The Wandering Hill
- Author: Larry McMurtry
- Language: English
- Series: Berrybender Narratives
- Publisher: Simon & Schuster
- Publication date: 2003
- Publication place: USA
- Preceded by: Sin Killer
- Followed by: By Sorrow's River

= The Wandering Hill =

2003 novel by Larry McMurtry

The Wandering Hill is a novel by Larry McMurtry published in 2003. It is the second, both in chronological and publishing order, of The Berrybender Narratives. Set in 1833, it recounts the Berrybenders' journey up the Yellowstone River into the Rocky Mountains.
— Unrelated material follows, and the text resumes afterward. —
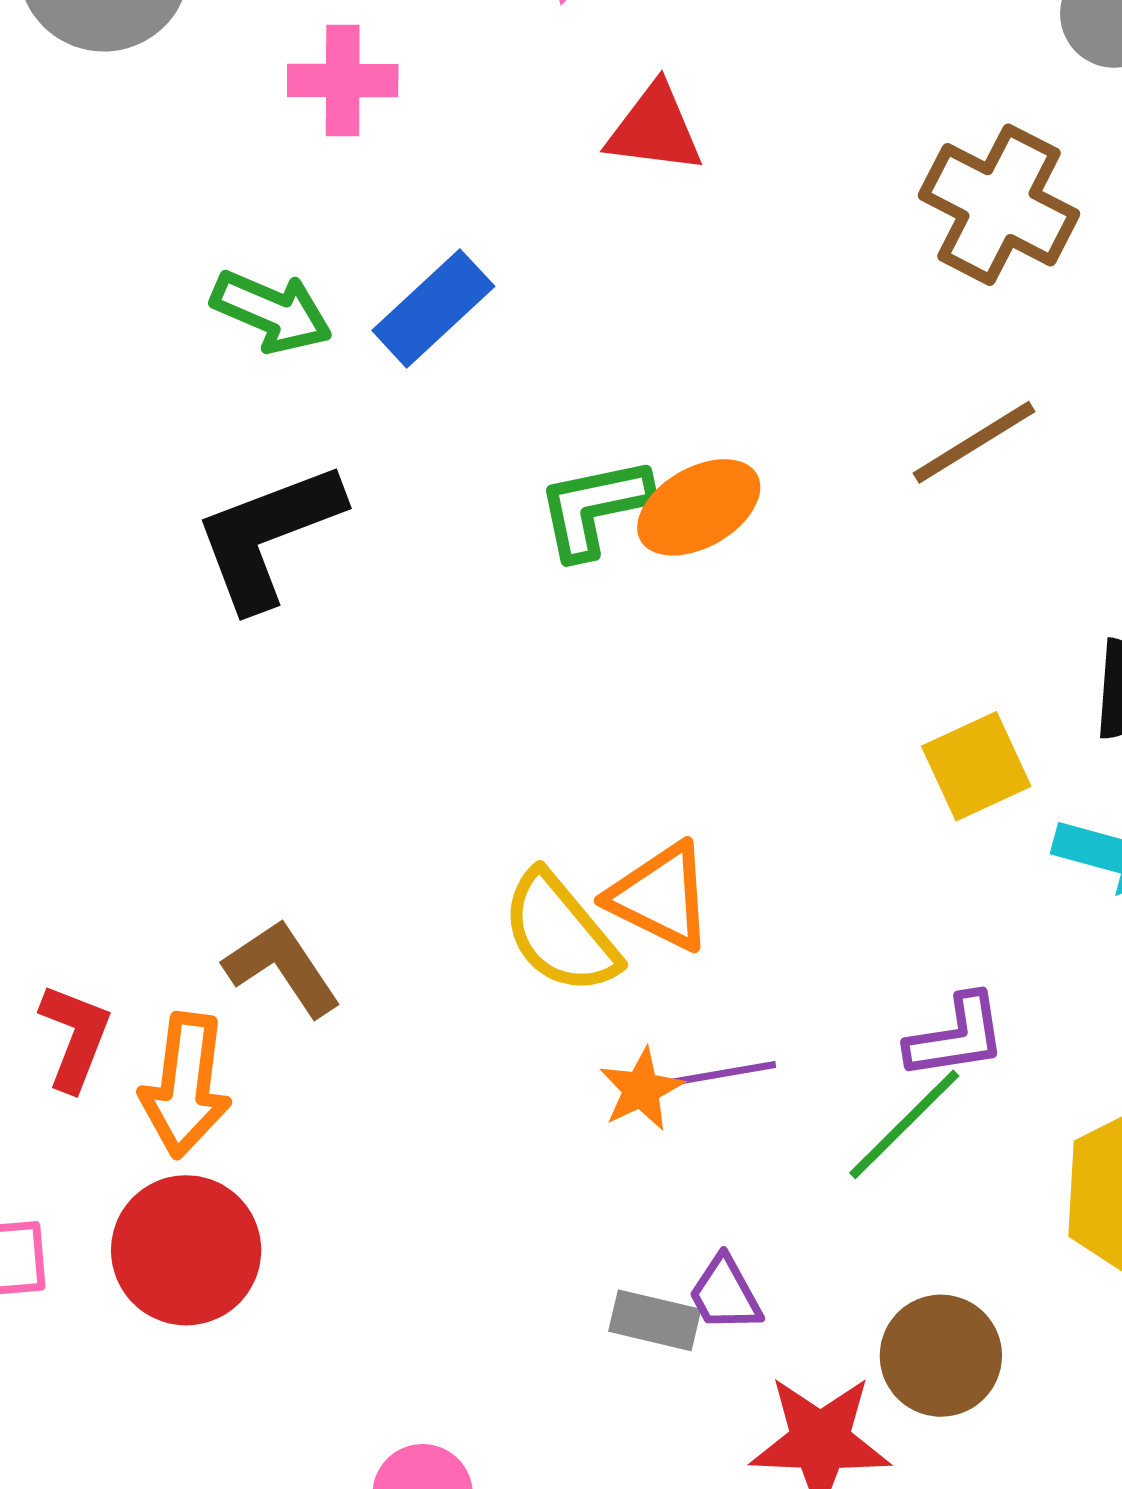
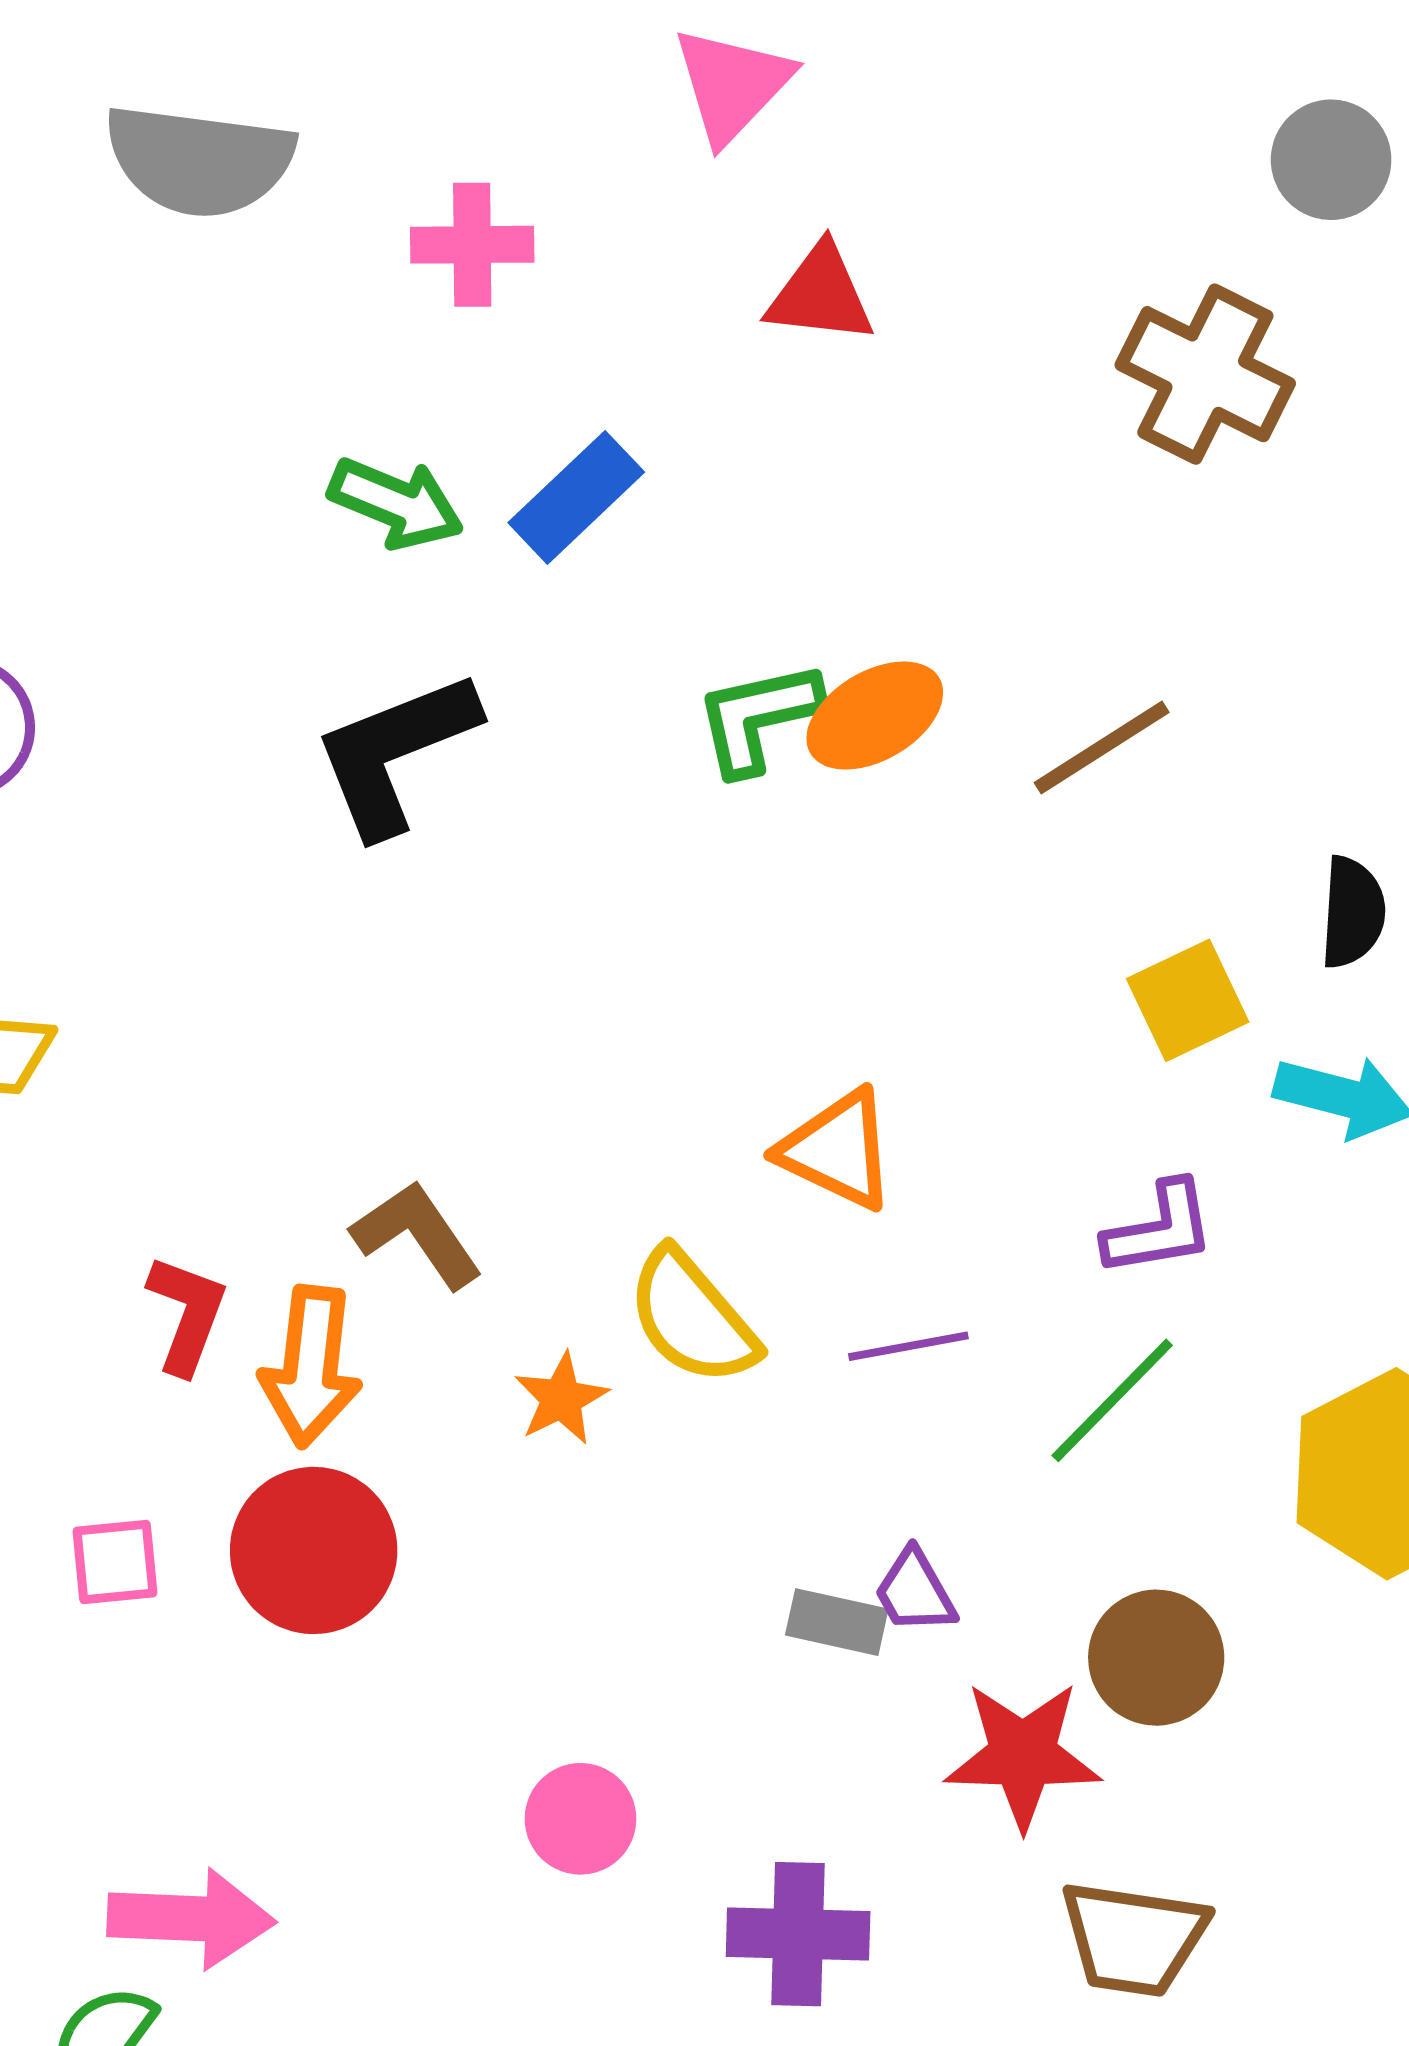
brown line: (974, 442) -> (1102, 748), moved
yellow semicircle: (560, 933) -> (692, 1317), moved
purple L-shape: (956, 1037) -> (1159, 1229), moved
orange star: (641, 1089) -> (561, 1399), moved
The title refers to a sinister-looking movable hill in Native American legend. The hill is said to appear at scenes of great tragedy, and is meant to symbolize the ill-conceived and ominous choices the Berrybenders are beginning to make.
==Reception==
Publishers Weekly said "McMurtry tosses in famous hunters and mountain men like Hugh Glass, Kit Carson and Tom Fitzpatrick, plus a buffalo stampede, grizzly bears and an Indian ambush, but these are just props to support the soap-opera antics of the Berrybender clan. A few folks manage to get themselves killed, but there are plenty of annoying Englishmen left to people the next two volumes."

Kirkus wrote "Big issues masquerading as light fun. Highly entertaining."